According to the manufacturer, Landos Biopharma, BT-11 has shown safety and efficacy in multiple preclinical trials. Landos hopes the drug will serve as an alternative to current therapies without many of the same side effects, according to a press release.
“Current treatment options for IBD have a number of drawbacks as they only benefit a limited number of patients, lose response effectiveness, or cause unwanted side effects,” Jean-Frederic Colombel, MD, a Landos Clinical Advisory Board member and director of the IBD Center at the Icahn School of Medicine at Mount Sinai, said in the press release. “An orally active therapeutic with local action in the GI tract and low systemic exposure such as BT-11 may represent a unique and promising approach to treating patients with safer, more convenient, and effective therapeutic alternatives to biologics, steroids, or surgeries.”
The drug targets the gastrointestinal tract through the Lanthionine Synthetase C-Like 2 (LANCL2) pathway and helps create a favorable regulatory microenvironment in the gut.
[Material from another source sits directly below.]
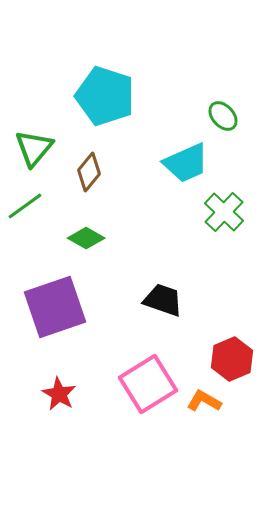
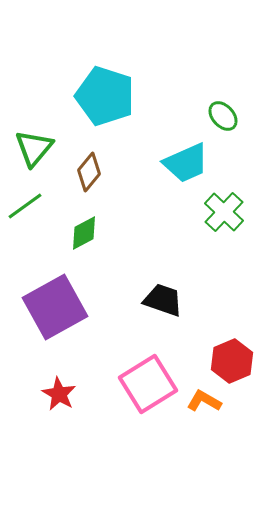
green diamond: moved 2 px left, 5 px up; rotated 57 degrees counterclockwise
purple square: rotated 10 degrees counterclockwise
red hexagon: moved 2 px down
This limits the production of inflammatory mediators and promotes anti-inflammatory molecules, according to the press release.
The randomized, double-blind, placebo-controlled, single and multiple ascending dose phase 1 trial will ultimately include 70 healthy volunteers and is intended to investigate the safety and tolerability of BT-11.
“Launching this trial marks a significant milestone for Landos and represents the next step in confirming the safety and effectiveness of BT-11, which has the potential to greatly impact the treatment options of millions of people afflicted by IBD around the world,” Josep Bassaganya-Riera, DVM, PhD, chairman and CEO of Landos, said in the press release. “Despite current treatments, there remains an unmet clinical need for chronic therapies for UC and CD with improved safety and tolerability.”
Disclosures: Bassaganya-Riera is employed by Landos Biopharma. Colombel serves on the Landos Biopharma Clinical Advisory Board.